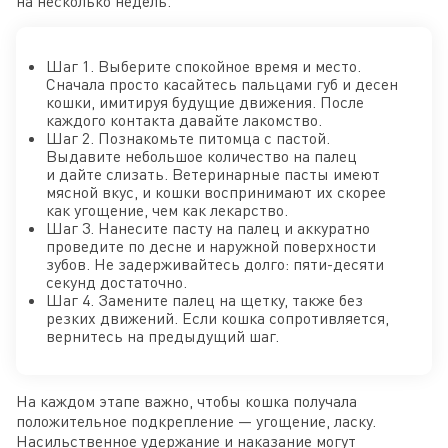
на несколько недель.
Шаг 1. Выберите спокойное время и место.
Сначала просто касайтесь пальцами губ и десен
кошки, имитируя будущие движения. После
каждого контакта давайте лакомство.
Шаг 2. Познакомьте питомца с пастой.
Выдавите небольшое количество на палец
и дайте слизать. Ветеринарные пасты имеют
мясной вкус, и кошки воспринимают их скорее
как угощение, чем как лекарство.
Шаг 3. Нанесите пасту на палец и аккуратно
проведите по десне и наружной поверхности
зубов. Не задерживайтесь долго: пяти-десяти
секунд достаточно.
Шаг 4. Замените палец на щетку, также без
резких движений. Если кошка сопротивляется,
вернитесь на предыдущий шаг.
На каждом этапе важно, чтобы кошка получала
положительное подкрепление — угощение, ласку.
Насильственное удержание и наказание могут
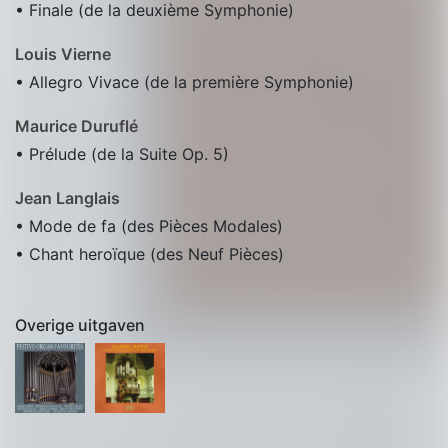
• Finale (de la deuxième Symphonie)
Louis Vierne
• Allegro Vivace (de la première Symphonie)
Maurice Duruflé
• Prélude (de la Suite Op. 5)
Jean Langlais
• Mode de fa (des Pièces Modales)
• Chant heroïque (des Neuf Pièces)
Overige uitgaven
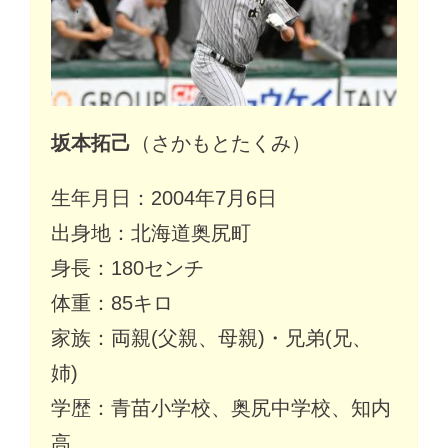
坂本拓己
（さかもとたくみ）
生年月日：2004年7月6日
出身地：北海道奥尻町
身長：180センチ
体重：85キロ
家族：両親(父親、母親)・兄弟(兄、
姉)
学歴：青苗小学校、奥尻中学校、知内
高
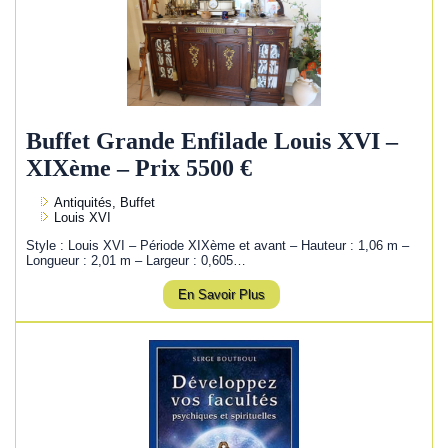
Buffet Grande Enfilade Louis XVI –
XIXème – Prix 5500 €
Antiquités, Buffet
Louis XVI
Style : Louis XVI – Période XIXème et avant – Hauteur : 1,06 m –
Longueur : 2,01 m – Largeur : 0,605…
En Savoir Plus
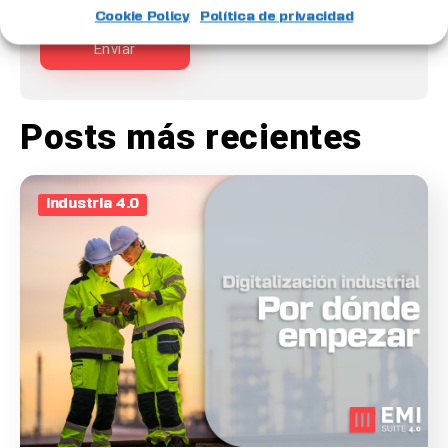
Cookie Policy
Política de privacidad
Posts más recientes
Industria 4.0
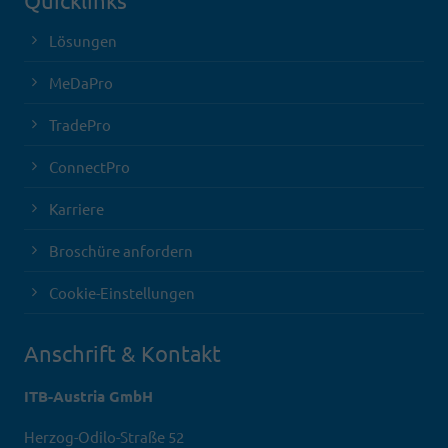
Quicklinks
Lösungen
MeDaPro
TradePro
ConnectPro
Karriere
Broschüre anfordern
Cookie-Einstellungen
Anschrift & Kontakt
ITB-Austria GmbH
Herzog-Odilo-Straße 52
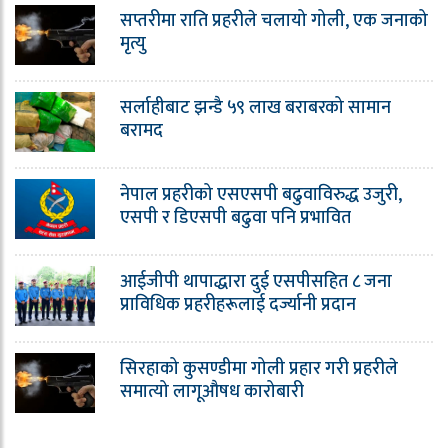
सप्तरीमा राति प्रहरीले चलायो गोली, एक जनाको
मृत्यु
सर्लाहीबाट झन्डै ५९ लाख बराबरको सामान
बरामद
नेपाल प्रहरीको एसएसपी बढुवाविरुद्ध उजुरी,
एसपी र डिएसपी बढुवा पनि प्रभावित
आईजीपी थापाद्धारा दुई एसपीसहित ८ जना
प्राविधिक प्रहरीहरूलाई दर्ज्यानी प्रदान
सिरहाको कुसण्डीमा गोली प्रहार गरी प्रहरीले
समात्यो लागूऔषध कारोबारी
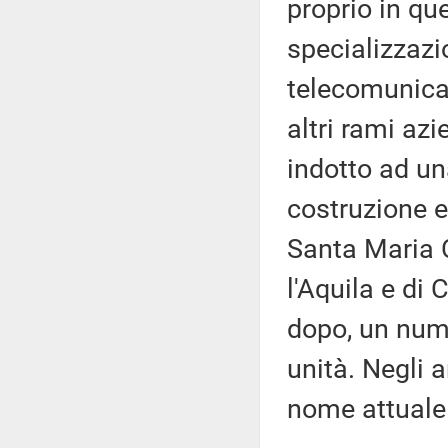
proprio in qu
specializzazio
telecomunicaz
altri rami az
indotto ad u
costruzione e 
Santa Maria C
l'Aquila e di 
dopo, un nume
unità. Negli a
nome attuale d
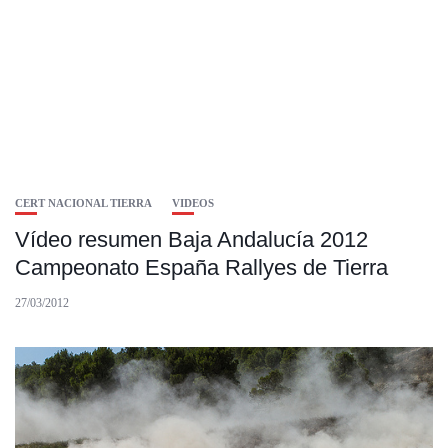
CERT NACIONAL TIERRA
VIDEOS
Vídeo resumen Baja Andalucía 2012
Campeonato España Rallyes de Tierra
27/03/2012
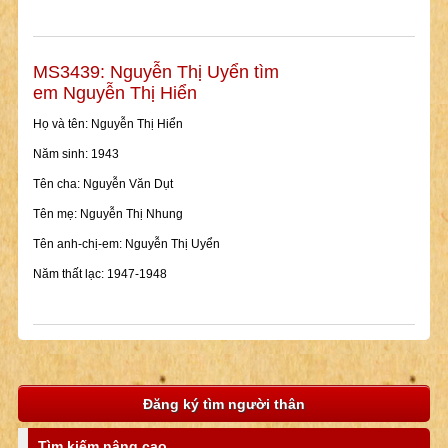
MS3439: Nguyễn Thị Uyển tìm
em Nguyễn Thị Hiển
Họ và tên: Nguyễn Thị Hiển
Năm sinh: 1943
Tên cha: Nguyễn Văn Dụt
Tên mẹ: Nguyễn Thị Nhung
Tên anh-chị-em: Nguyễn Thị Uyển
Năm thất lạc: 1947-1948
Đăng ký tìm người thân
Tìm kiếm nâng cao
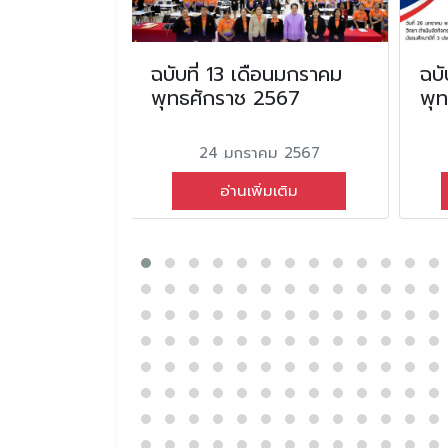
อน มิถุนายน
ฉบับที่ 13 เดือนมกราคม
ฉบั
2569
พุทธศักราช 2567
พุ
ยน 2569
24 มกราคม 2567
่มเติม
อ่านเพิ่มเติม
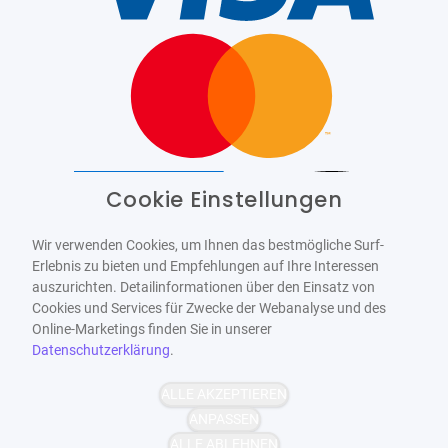
Cookie Einstellungen
Barrierefrei
Bereitgestellt von
WCAG-2.1-AA
Wir verwenden Cookies, um Ihnen das bestmögliche Surf-
Erlebnis zu bieten und Empfehlungen auf Ihre Interessen
auszurichten. Detailinformationen über den Einsatz von
Cookies und Services für Zwecke der Webanalyse und des
Online-Marketings finden Sie in unserer
Datenschutzerklärung
.
ALLE AKZEPTIEREN
ANPASSEN
ALLE ABLEHNEN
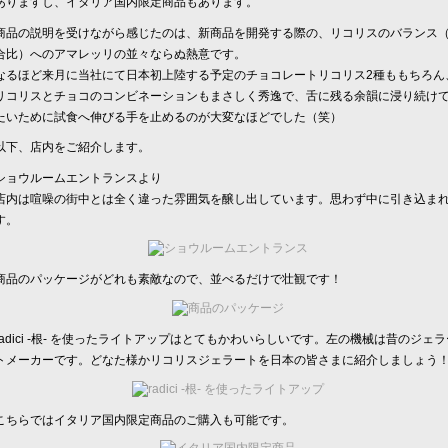
ありますし、イタリア国内限定商品もあります。
商品の説明を受けながら感じたのは、新商品を開発する際の、リコリスのバランス
合比）へのアマレッリの並々ならぬ熱意です。
なるほど来月に当社にて日本初上陸する予定のチョコレートリコリス2種ももちろん
リコリスとチョコのコンビネーションもまさしく秀逸で、舌に残る余韻に浸り続け
たいために試食へ伸びる手を止めるのが大変なほどでした（笑）
以下、店内をご紹介します。
ショウルームエントランスより
店内は喧噪の街中とは全く違った雰囲気を醸し出しています。思わず中に引き込ま
す。
商品のパッケージがどれも素敵なので、並べるだけで壮観です！
radici -根- を使ったライトアップはとてもかわいらしいです。左の機械は昔のジェラ
トメーカーです。どなた様かリコリスジェラートを日本の皆さまに紹介しましょう
こちらではイタリア国内限定商品のご購入も可能です。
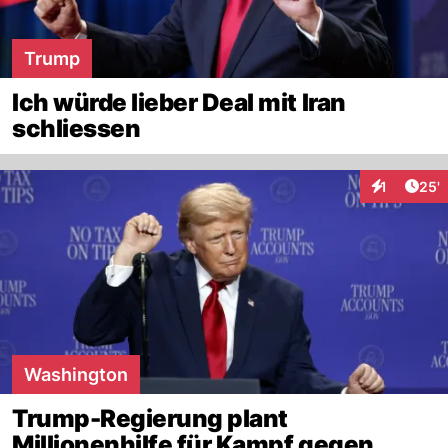
Trump
Ich würde lieber Deal mit Iran
schliessen
Arti
1
25'
Interaktion
Washington
Trump-Regierung plant
Millionenhilfe für Kampf gegen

⁂

● What is expected
Only one thing is wanted here, an exact copy of the lines from the first line above through the line containing "la première Symphonie)", minus any picture.

● Response to this task
на несколько недель.
Шаг 1. Выберите спокойное время и место.
Сначала просто касайтесь пальцами губ и десен
кошки, имитируя будущие движения. После
каждого контакта давайте лакомство.
Шаг 2. Познакомьте питомца с пастой.
Выдавите небольшое количество на палец
и дайте слизать. Ветеринарные пасты имеют
мясной вкус, и кошки воспринимают их скорее
как угощение, чем как лекарство.
Шаг 3. Нанесите пасту на палец и аккуратно
проведите по десне и наружной поверхности
зубов. Не задерживайтесь долго: пяти-десяти
секунд достаточно.
Шаг 4. Замените палец на щетку, также без
резких движений. Если кошка сопротивляется,
вернитесь на предыдущий шаг.
На каждом этапе важно, чтобы кошка получала
положительное подкрепление — угощение, ласку.
Насильственное удержание и наказание могут
• Finale (de la deuxième Symphonie)
Louis Vierne
• Allegro Vivace (de la première Symphonie)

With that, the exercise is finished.